-- What needs to be done --
Below are the records; return every line from the one that contains "Mask all regions of left iliac vein." to the last, exactly, skipping the pictures.

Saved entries
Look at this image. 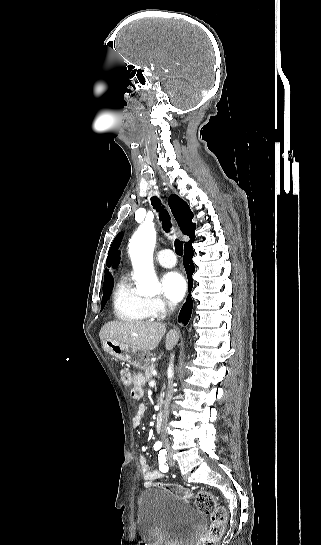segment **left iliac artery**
<instances>
[{"label": "left iliac artery", "mask_w": 321, "mask_h": 545, "mask_svg": "<svg viewBox=\"0 0 321 545\" xmlns=\"http://www.w3.org/2000/svg\"><path fill=\"white\" fill-rule=\"evenodd\" d=\"M166 450L162 449L159 451L158 460H159V468L162 472H166L168 470V466L166 463Z\"/></svg>", "instance_id": "1"}]
</instances>
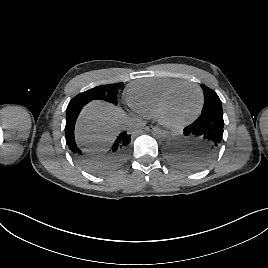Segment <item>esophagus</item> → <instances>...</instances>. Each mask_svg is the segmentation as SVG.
Returning <instances> with one entry per match:
<instances>
[{
  "instance_id": "esophagus-1",
  "label": "esophagus",
  "mask_w": 268,
  "mask_h": 268,
  "mask_svg": "<svg viewBox=\"0 0 268 268\" xmlns=\"http://www.w3.org/2000/svg\"><path fill=\"white\" fill-rule=\"evenodd\" d=\"M144 129H145L146 131H149V132L159 131V128H158V127H155V126H152V125H150V126H146Z\"/></svg>"
}]
</instances>
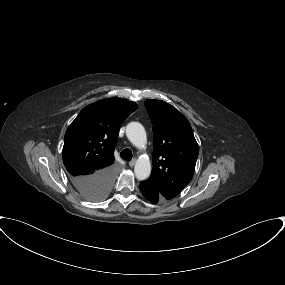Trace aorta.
<instances>
[{
    "label": "aorta",
    "instance_id": "1",
    "mask_svg": "<svg viewBox=\"0 0 285 285\" xmlns=\"http://www.w3.org/2000/svg\"><path fill=\"white\" fill-rule=\"evenodd\" d=\"M126 136L137 148L142 149L147 143L146 131L139 122H130L126 127ZM134 172L138 180H145L151 174V163L148 158L140 157L134 166Z\"/></svg>",
    "mask_w": 285,
    "mask_h": 285
}]
</instances>
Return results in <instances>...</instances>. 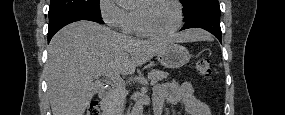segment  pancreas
I'll return each instance as SVG.
<instances>
[{
    "label": "pancreas",
    "mask_w": 285,
    "mask_h": 115,
    "mask_svg": "<svg viewBox=\"0 0 285 115\" xmlns=\"http://www.w3.org/2000/svg\"><path fill=\"white\" fill-rule=\"evenodd\" d=\"M167 72L159 70H151L148 73V78L151 80V83L155 84L158 81L166 79L168 77ZM127 91L124 85H114V87L109 91L106 99L104 108L107 112L112 114L119 115L122 111L126 100Z\"/></svg>",
    "instance_id": "obj_1"
}]
</instances>
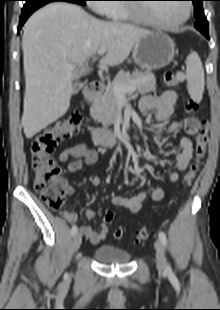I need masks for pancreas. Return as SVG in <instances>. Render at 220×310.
<instances>
[{"label": "pancreas", "mask_w": 220, "mask_h": 310, "mask_svg": "<svg viewBox=\"0 0 220 310\" xmlns=\"http://www.w3.org/2000/svg\"><path fill=\"white\" fill-rule=\"evenodd\" d=\"M116 83L123 86L133 85L135 91L140 94L149 93L156 89V79L150 71L118 74L115 80L105 87L104 92L94 100L90 108L93 120L100 122L105 128L114 123L119 111L118 99L114 92V85Z\"/></svg>", "instance_id": "cf45deb5"}]
</instances>
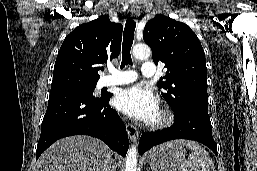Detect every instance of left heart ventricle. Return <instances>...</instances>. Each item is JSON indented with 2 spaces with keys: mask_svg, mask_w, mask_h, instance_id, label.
<instances>
[{
  "mask_svg": "<svg viewBox=\"0 0 257 171\" xmlns=\"http://www.w3.org/2000/svg\"><path fill=\"white\" fill-rule=\"evenodd\" d=\"M157 117H158V112L156 113V115L151 120H155Z\"/></svg>",
  "mask_w": 257,
  "mask_h": 171,
  "instance_id": "1",
  "label": "left heart ventricle"
}]
</instances>
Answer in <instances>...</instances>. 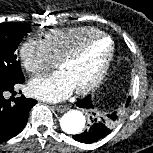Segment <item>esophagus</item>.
Instances as JSON below:
<instances>
[{
	"label": "esophagus",
	"instance_id": "esophagus-1",
	"mask_svg": "<svg viewBox=\"0 0 153 153\" xmlns=\"http://www.w3.org/2000/svg\"><path fill=\"white\" fill-rule=\"evenodd\" d=\"M52 108L58 112H64L67 110V106L66 105H54L52 106Z\"/></svg>",
	"mask_w": 153,
	"mask_h": 153
}]
</instances>
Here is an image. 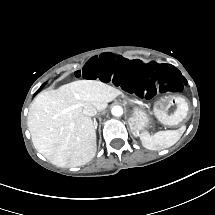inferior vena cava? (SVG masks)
Segmentation results:
<instances>
[{"mask_svg": "<svg viewBox=\"0 0 215 215\" xmlns=\"http://www.w3.org/2000/svg\"><path fill=\"white\" fill-rule=\"evenodd\" d=\"M83 114L87 116H94L97 114V110L95 107L88 105L84 107Z\"/></svg>", "mask_w": 215, "mask_h": 215, "instance_id": "602c4592", "label": "inferior vena cava"}]
</instances>
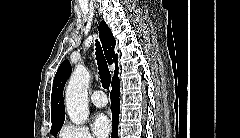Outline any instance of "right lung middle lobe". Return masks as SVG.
<instances>
[{"label":"right lung middle lobe","instance_id":"dd1d6c3e","mask_svg":"<svg viewBox=\"0 0 240 138\" xmlns=\"http://www.w3.org/2000/svg\"><path fill=\"white\" fill-rule=\"evenodd\" d=\"M61 126H62V124L51 127V132H52V134H53L54 136L57 135V133H58L59 129L61 128Z\"/></svg>","mask_w":240,"mask_h":138}]
</instances>
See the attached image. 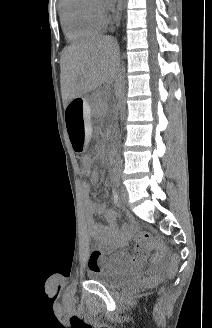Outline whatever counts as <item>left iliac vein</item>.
<instances>
[{
  "instance_id": "left-iliac-vein-1",
  "label": "left iliac vein",
  "mask_w": 212,
  "mask_h": 328,
  "mask_svg": "<svg viewBox=\"0 0 212 328\" xmlns=\"http://www.w3.org/2000/svg\"><path fill=\"white\" fill-rule=\"evenodd\" d=\"M121 197H122L123 203L128 205L129 204L128 192L124 186L121 187Z\"/></svg>"
}]
</instances>
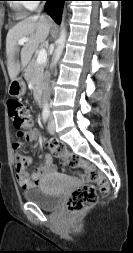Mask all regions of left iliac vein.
<instances>
[{
	"label": "left iliac vein",
	"mask_w": 133,
	"mask_h": 253,
	"mask_svg": "<svg viewBox=\"0 0 133 253\" xmlns=\"http://www.w3.org/2000/svg\"><path fill=\"white\" fill-rule=\"evenodd\" d=\"M47 129H48V132L50 134H54L55 133V123H54V120L52 118L50 119V121L48 123Z\"/></svg>",
	"instance_id": "1"
}]
</instances>
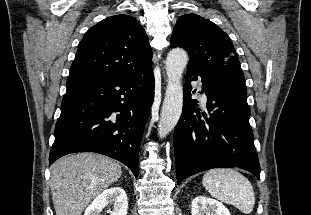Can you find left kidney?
I'll return each instance as SVG.
<instances>
[{
	"label": "left kidney",
	"instance_id": "left-kidney-1",
	"mask_svg": "<svg viewBox=\"0 0 311 215\" xmlns=\"http://www.w3.org/2000/svg\"><path fill=\"white\" fill-rule=\"evenodd\" d=\"M192 215H231L219 201L205 196H197L191 204Z\"/></svg>",
	"mask_w": 311,
	"mask_h": 215
}]
</instances>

-- Written answer --
Mask all regions of left iliac vein.
<instances>
[{
	"label": "left iliac vein",
	"mask_w": 133,
	"mask_h": 253,
	"mask_svg": "<svg viewBox=\"0 0 133 253\" xmlns=\"http://www.w3.org/2000/svg\"><path fill=\"white\" fill-rule=\"evenodd\" d=\"M47 129H48V132L50 134H54L55 133V123H54V120L52 118L50 119V121L48 123Z\"/></svg>",
	"instance_id": "1"
}]
</instances>
Can you find left kidney?
I'll return each instance as SVG.
<instances>
[{
	"label": "left kidney",
	"instance_id": "left-kidney-1",
	"mask_svg": "<svg viewBox=\"0 0 311 215\" xmlns=\"http://www.w3.org/2000/svg\"><path fill=\"white\" fill-rule=\"evenodd\" d=\"M192 215H231L219 201L205 196H197L191 204Z\"/></svg>",
	"mask_w": 311,
	"mask_h": 215
}]
</instances>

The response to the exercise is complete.